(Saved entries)
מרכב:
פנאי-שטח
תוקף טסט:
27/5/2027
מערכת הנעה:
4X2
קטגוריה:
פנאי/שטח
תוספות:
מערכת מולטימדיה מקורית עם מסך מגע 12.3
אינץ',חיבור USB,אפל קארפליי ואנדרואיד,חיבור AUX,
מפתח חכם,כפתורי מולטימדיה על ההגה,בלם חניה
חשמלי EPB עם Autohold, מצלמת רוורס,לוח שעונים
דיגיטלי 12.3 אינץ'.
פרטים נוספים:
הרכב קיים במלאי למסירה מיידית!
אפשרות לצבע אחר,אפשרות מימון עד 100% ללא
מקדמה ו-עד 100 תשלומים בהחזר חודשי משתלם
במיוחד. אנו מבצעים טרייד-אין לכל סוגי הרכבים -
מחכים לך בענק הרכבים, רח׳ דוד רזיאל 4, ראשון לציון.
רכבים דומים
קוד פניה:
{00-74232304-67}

**ABOUT THIS TASK:**
When you answer, repeat each entry exactly as it appears above.

**RESULT OF THE EXERCISE:**
מרכב:
פנאי-שטח
תוקף טסט:
27/5/2027
מערכת הנעה:
4X2
קטגוריה:
פנאי/שטח
תוספות:
מערכת מולטימדיה מקורית עם מסך מגע 12.3
אינץ',חיבור USB,אפל קארפליי ואנדרואיד,חיבור AUX,
מפתח חכם,כפתורי מולטימדיה על ההגה,בלם חניה
חשמלי EPB עם Autohold, מצלמת רוורס,לוח שעונים
דיגיטלי 12.3 אינץ'.
פרטים נוספים:
הרכב קיים במלאי למסירה מיידית!
אפשרות לצבע אחר,אפשרות מימון עד 100% ללא
מקדמה ו-עד 100 תשלומים בהחזר חודשי משתלם
במיוחד. אנו מבצעים טרייד-אין לכל סוגי הרכבים -
מחכים לך בענק הרכבים, רח׳ דוד רזיאל 4, ראשון לציון.
רכבים דומים
קוד פניה:
{00-74232304-67}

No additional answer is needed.